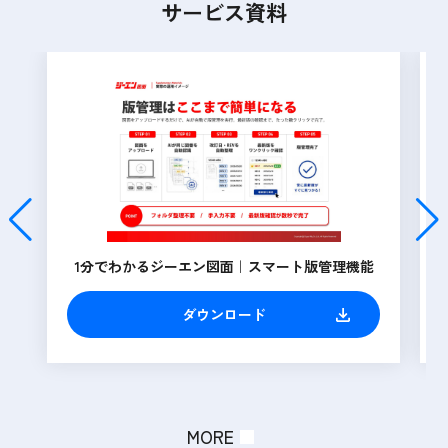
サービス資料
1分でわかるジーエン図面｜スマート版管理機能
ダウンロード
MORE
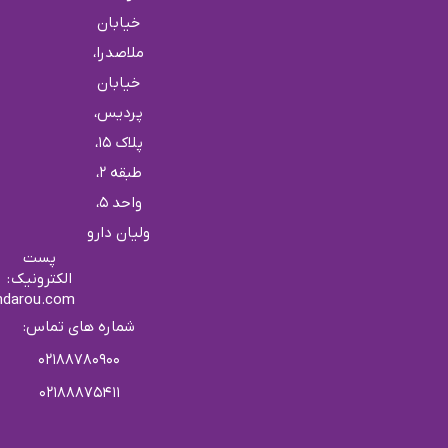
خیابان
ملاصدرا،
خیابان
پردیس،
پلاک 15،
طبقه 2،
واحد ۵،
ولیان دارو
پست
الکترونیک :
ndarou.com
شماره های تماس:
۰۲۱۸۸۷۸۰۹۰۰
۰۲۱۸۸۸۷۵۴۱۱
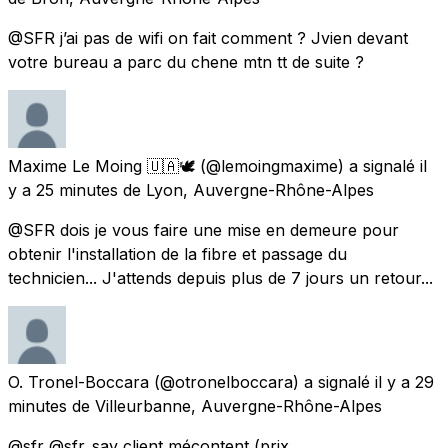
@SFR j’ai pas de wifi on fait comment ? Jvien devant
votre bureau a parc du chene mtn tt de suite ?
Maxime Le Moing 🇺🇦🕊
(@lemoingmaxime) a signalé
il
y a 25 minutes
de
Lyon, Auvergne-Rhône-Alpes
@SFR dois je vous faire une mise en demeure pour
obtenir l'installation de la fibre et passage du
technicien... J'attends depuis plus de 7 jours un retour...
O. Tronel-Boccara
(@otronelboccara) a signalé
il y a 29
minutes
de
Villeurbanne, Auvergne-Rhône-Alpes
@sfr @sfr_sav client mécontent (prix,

* * *

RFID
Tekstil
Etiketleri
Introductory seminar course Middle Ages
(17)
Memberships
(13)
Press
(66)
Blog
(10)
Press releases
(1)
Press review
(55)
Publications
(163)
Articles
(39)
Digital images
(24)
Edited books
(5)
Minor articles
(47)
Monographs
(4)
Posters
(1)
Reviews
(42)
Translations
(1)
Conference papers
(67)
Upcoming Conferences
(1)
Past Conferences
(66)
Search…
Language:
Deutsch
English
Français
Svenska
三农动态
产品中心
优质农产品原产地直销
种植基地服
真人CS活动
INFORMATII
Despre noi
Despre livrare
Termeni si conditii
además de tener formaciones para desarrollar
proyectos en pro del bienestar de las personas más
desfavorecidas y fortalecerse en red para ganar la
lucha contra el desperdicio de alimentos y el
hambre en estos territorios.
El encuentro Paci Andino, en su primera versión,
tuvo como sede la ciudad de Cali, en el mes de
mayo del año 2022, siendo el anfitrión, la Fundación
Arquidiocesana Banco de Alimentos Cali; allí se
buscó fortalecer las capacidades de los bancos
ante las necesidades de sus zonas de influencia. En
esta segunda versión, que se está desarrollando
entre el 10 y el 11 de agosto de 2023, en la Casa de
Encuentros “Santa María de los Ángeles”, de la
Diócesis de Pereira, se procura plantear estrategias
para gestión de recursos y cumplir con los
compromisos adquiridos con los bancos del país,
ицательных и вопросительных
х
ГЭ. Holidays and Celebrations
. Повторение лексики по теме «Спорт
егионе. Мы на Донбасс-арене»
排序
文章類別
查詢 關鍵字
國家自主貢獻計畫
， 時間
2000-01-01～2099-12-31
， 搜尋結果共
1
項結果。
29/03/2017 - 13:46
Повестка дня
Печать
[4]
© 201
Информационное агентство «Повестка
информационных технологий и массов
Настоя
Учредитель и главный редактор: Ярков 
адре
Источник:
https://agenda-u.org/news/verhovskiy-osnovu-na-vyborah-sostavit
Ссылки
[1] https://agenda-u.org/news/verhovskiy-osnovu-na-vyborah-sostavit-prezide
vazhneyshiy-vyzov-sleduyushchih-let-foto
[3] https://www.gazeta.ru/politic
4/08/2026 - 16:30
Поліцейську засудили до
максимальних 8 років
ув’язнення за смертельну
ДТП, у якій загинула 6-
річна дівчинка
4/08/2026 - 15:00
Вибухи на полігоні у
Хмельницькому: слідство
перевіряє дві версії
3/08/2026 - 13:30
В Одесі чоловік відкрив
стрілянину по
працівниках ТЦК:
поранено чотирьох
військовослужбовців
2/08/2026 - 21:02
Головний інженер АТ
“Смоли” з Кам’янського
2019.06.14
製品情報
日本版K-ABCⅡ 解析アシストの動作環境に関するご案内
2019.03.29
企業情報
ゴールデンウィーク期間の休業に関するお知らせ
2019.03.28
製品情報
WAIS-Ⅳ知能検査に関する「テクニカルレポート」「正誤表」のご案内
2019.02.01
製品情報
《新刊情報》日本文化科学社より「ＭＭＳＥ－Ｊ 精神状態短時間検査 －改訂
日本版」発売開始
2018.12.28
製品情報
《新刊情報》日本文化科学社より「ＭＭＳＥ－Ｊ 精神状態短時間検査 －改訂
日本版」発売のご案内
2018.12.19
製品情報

* * *

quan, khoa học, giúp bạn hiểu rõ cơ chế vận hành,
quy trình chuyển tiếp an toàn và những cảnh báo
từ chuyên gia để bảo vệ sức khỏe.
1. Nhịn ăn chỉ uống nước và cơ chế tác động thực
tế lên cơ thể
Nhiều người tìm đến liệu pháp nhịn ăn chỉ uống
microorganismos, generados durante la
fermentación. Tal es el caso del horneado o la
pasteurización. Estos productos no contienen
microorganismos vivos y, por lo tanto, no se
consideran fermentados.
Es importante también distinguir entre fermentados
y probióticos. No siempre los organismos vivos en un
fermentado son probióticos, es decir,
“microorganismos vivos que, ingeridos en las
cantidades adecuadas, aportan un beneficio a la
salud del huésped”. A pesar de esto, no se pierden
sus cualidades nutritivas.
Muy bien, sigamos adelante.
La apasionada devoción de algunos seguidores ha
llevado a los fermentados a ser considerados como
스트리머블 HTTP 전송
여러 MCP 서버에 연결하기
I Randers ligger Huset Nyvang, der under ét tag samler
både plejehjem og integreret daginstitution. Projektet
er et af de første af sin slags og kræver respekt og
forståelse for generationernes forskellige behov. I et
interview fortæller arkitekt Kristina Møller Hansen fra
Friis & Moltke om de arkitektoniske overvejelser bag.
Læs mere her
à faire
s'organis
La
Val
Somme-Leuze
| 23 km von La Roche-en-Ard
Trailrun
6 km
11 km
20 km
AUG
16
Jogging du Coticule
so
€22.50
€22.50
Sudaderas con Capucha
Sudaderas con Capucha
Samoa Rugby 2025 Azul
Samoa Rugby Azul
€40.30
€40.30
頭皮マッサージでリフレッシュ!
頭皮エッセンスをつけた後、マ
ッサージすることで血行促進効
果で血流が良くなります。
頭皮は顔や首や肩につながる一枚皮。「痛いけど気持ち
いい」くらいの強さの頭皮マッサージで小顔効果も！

§ **What is expected**:
All that belongs in your answer is the stretch of entries above from the line with "microorganismos, generados durante la" through the line with "頭皮は顔や首や肩につながる一枚皮。「痛いけど気持ち", printed exactly.

§ **Solution for this task**:
microorganismos, generados durante la
fermentación. Tal es el caso del horneado o la
pasteurización. Estos productos no contienen
microorganismos vivos y, por lo tanto, no se
consideran fermentados.
Es importante también distinguir entre fermentados
y probióticos. No siempre los organismos vivos en un
fermentado son probióticos, es decir,
“microorganismos vivos que, ingeridos en las
cantidades adecuadas, aportan un beneficio a la
salud del huésped”. A pesar de esto, no se pierden
sus cualidades nutritivas.
Muy bien, sigamos adelante.
La apasionada devoción de algunos seguidores ha
llevado a los fermentados a ser considerados como
스트리머블 HTTP 전송
여러 MCP 서버에 연결하기
I Randers ligger Huset Nyvang, der under ét tag samler
både plejehjem og integreret daginstitution. Projektet
er et af de første af sin slags og kræver respekt og
forståelse for generationernes forskellige behov. I et
interview fortæller arkitekt Kristina Møller Hansen fra
Friis & Moltke om de arkitektoniske overvejelser bag.
Læs mere her
à faire
s'organis
La
Val
Somme-Leuze
| 23 km von La Roche-en-Ard
Trailrun
6 km
11 km
20 km
AUG
16
Jogging du Coticule
so
€22.50
€22.50
Sudaderas con Capucha
Sudaderas con Capucha
Samoa Rugby 2025 Azul
Samoa Rugby Azul
€40.30
€40.30
頭皮マッサージでリフレッシュ!
頭皮エッセンスをつけた後、マ
ッサージすることで血行促進効
果で血流が良くなります。
頭皮は顔や首や肩につながる一枚皮。「痛いけど気持ち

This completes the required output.